Very nice looking car there.... i was the second owner of that car!!!  how crazy is that I just came across it! Its looking very nice!!


----------



## p1tse (Feb 4, 2007)

mattchubb1 said:


> Very nice looking car there.... i was the second owner of that car!!!  how crazy is that I just came across it! Its looking very nice!!


wow, this was a well cared car before, and look at it now, loved in more so, 
who ever would have thought


----------



## Benny (Jun 15, 2008)

mattchubb1 said:


> Very nice looking car there.... i was the second owner of that car!!!  how crazy is that I just came across it!

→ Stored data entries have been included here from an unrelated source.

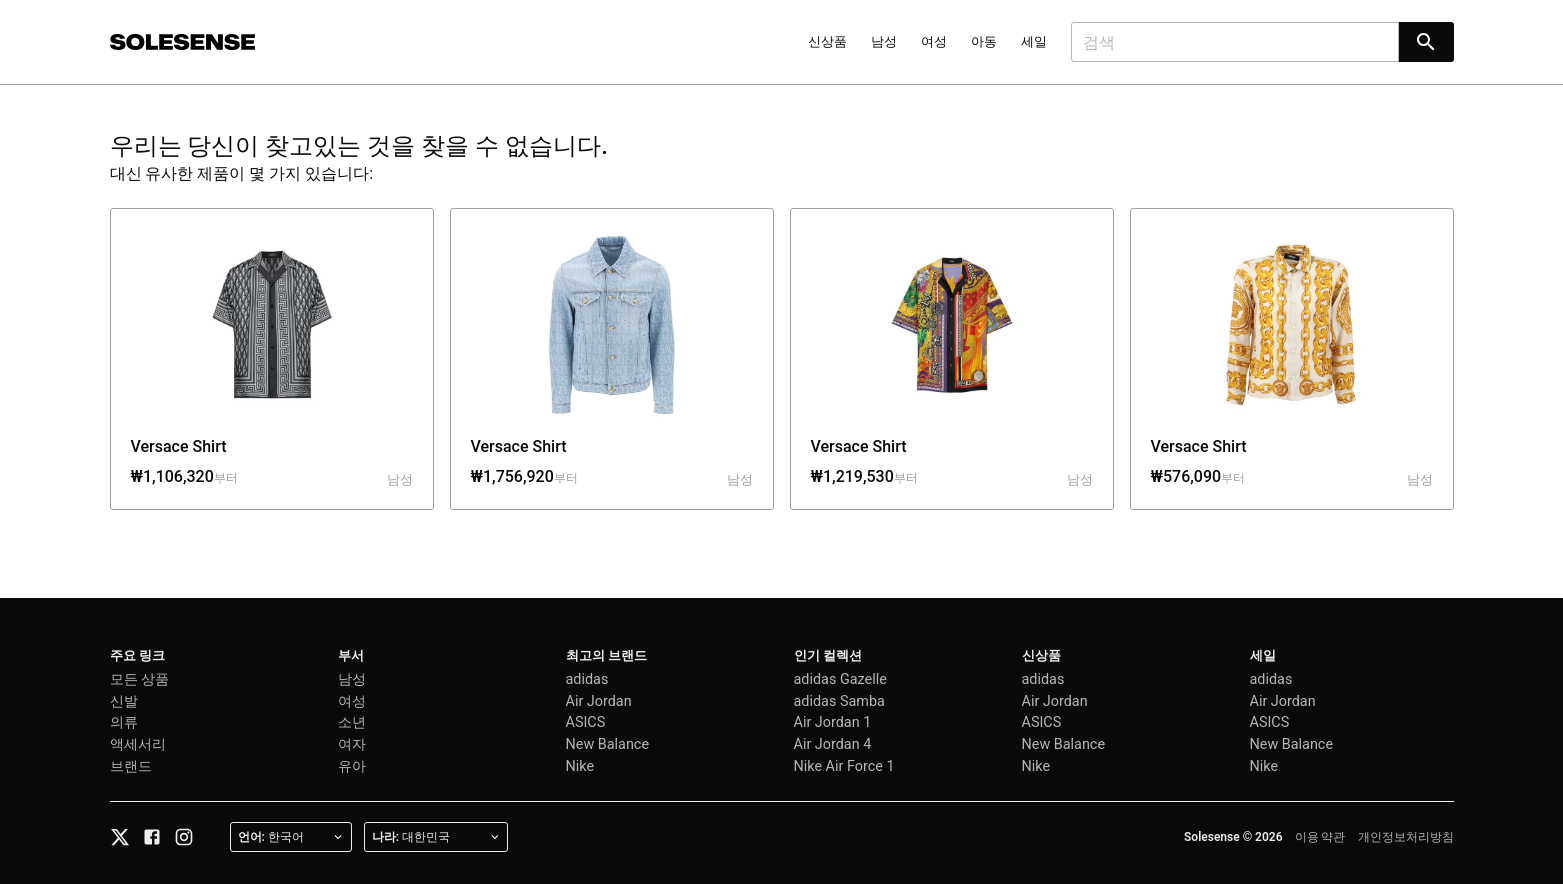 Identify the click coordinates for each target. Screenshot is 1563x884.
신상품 (827, 41)
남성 (884, 41)
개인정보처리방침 (1406, 837)
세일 (1034, 41)
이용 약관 (1320, 837)
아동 (984, 41)
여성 (934, 41) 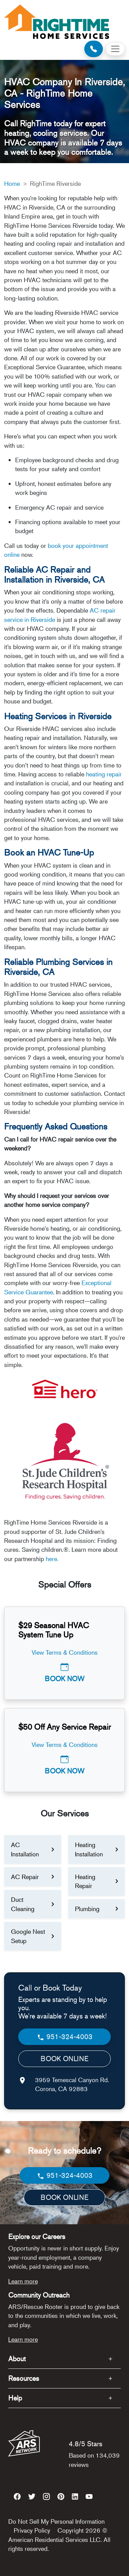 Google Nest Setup (28, 1936)
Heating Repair (85, 1881)
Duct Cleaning (22, 1904)
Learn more (23, 2281)
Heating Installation (89, 1849)
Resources (23, 2378)
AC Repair (25, 1876)
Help (15, 2398)
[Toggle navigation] (115, 49)
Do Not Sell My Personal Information (56, 2521)
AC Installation (25, 1849)
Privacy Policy (32, 2530)
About (17, 2358)
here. (52, 1558)
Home (12, 183)
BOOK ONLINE (64, 2058)
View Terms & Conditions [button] (65, 1652)
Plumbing (87, 1908)
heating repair (104, 774)
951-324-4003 (64, 2037) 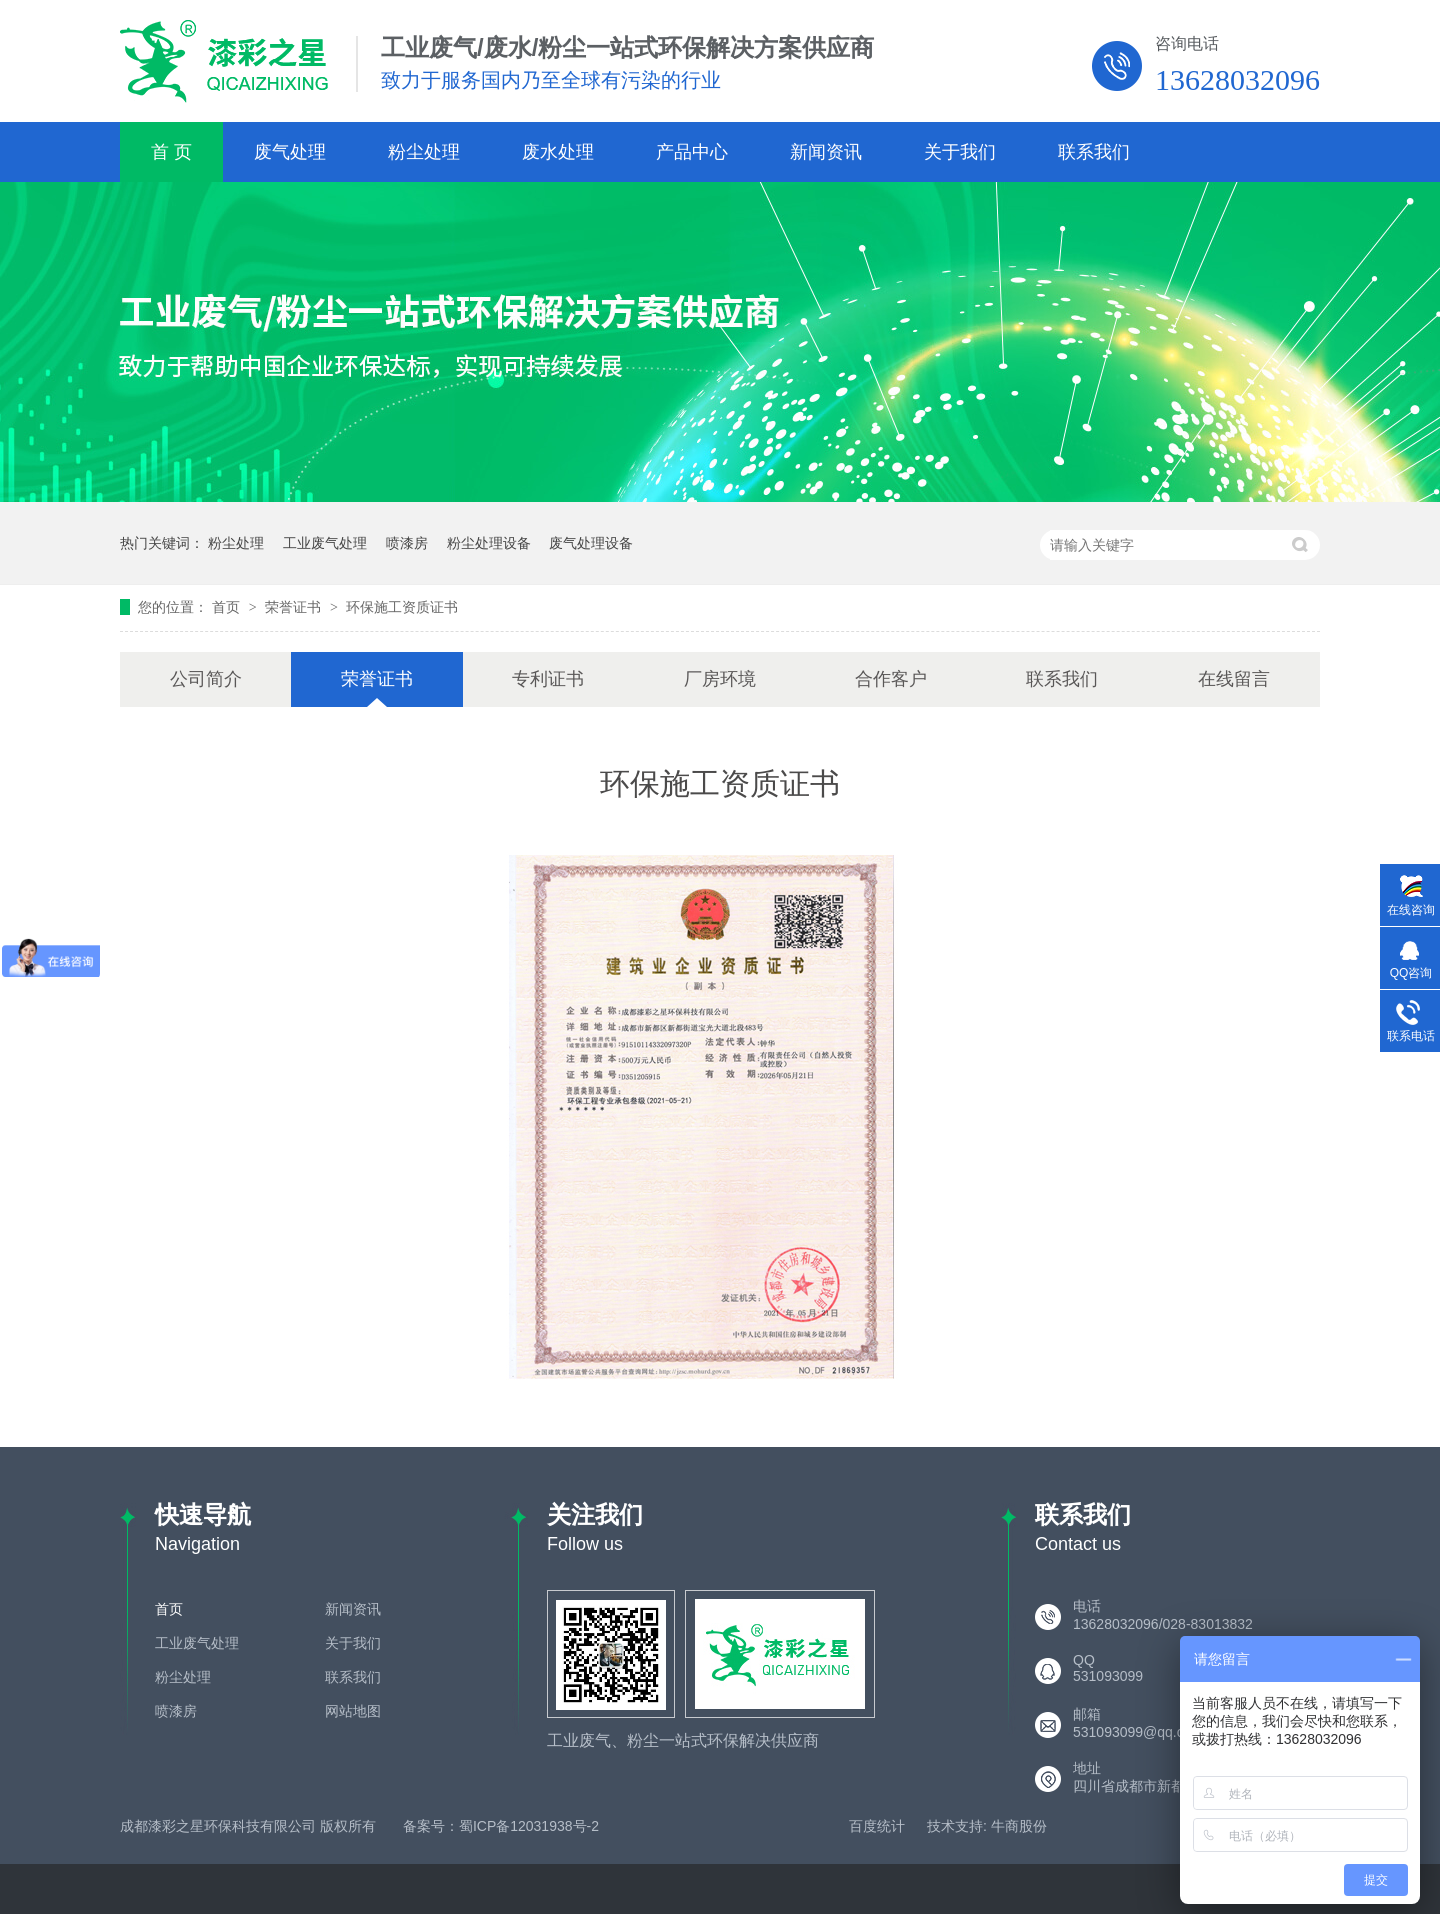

Its looking very nice!!


Hello Matt,

Hows the M3 going?

Its David if you hadnt already noticed that bought the car from you almost 2 years ago now i think.

Im glad you like what ive done to it, ive tried to keep it as tidy as the day i got it from you (which i hope ive done a good job of)

Got a couple of niggles from her at the moment aka gear box failure , but as soon as thats sorted theres a 300hp kit i the pipelines, if i dont decide to sell up.

Cheers for the comments!


----------



## Benny (Jun 15, 2008)

Car Key said:


> Still would like to know the wheel/tyre sizes.


205/45/16:driver:


----------